──────── EXERCISE INPUTS

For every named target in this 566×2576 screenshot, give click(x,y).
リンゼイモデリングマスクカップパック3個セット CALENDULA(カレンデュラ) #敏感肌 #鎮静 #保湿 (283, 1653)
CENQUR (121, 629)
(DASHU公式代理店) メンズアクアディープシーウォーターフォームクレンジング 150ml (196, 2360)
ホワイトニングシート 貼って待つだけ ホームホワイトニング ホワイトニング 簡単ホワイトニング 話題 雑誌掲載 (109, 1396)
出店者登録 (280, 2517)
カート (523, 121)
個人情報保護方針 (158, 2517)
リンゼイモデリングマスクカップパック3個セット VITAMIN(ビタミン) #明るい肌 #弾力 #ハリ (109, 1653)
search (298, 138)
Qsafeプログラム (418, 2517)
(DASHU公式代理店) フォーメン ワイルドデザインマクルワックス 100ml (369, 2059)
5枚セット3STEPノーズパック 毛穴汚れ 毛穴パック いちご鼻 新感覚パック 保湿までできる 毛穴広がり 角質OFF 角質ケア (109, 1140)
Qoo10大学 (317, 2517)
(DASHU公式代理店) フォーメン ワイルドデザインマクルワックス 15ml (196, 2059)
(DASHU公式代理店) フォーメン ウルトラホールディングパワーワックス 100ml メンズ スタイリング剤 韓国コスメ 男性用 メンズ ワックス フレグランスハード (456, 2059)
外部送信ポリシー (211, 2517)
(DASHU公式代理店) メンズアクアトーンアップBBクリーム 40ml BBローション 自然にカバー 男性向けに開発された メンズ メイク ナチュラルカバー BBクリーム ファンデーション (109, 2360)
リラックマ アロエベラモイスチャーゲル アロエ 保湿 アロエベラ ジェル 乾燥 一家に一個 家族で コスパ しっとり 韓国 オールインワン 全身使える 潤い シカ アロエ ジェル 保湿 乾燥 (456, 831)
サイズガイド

────────────────

YOUR OBJECTIVE:
From the beginning of the listing above down to the line with "Qsafeプログラム (418, 2517)", every line should be restated exactly.

ANSWER SPACE:
For every named target in this 566×2576 screenshot, give click(x,y).
リンゼイモデリングマスクカップパック3個セット CALENDULA(カレンデュラ) #敏感肌 #鎮静 #保湿 (283, 1653)
CENQUR (121, 629)
(DASHU公式代理店) メンズアクアディープシーウォーターフォームクレンジング 150ml (196, 2360)
ホワイトニングシート 貼って待つだけ ホームホワイトニング ホワイトニング 簡単ホワイトニング 話題 雑誌掲載 (109, 1396)
出店者登録 (280, 2517)
カート (523, 121)
個人情報保護方針 (158, 2517)
リンゼイモデリングマスクカップパック3個セット VITAMIN(ビタミン) #明るい肌 #弾力 #ハリ (109, 1653)
search (298, 138)
Qsafeプログラム (418, 2517)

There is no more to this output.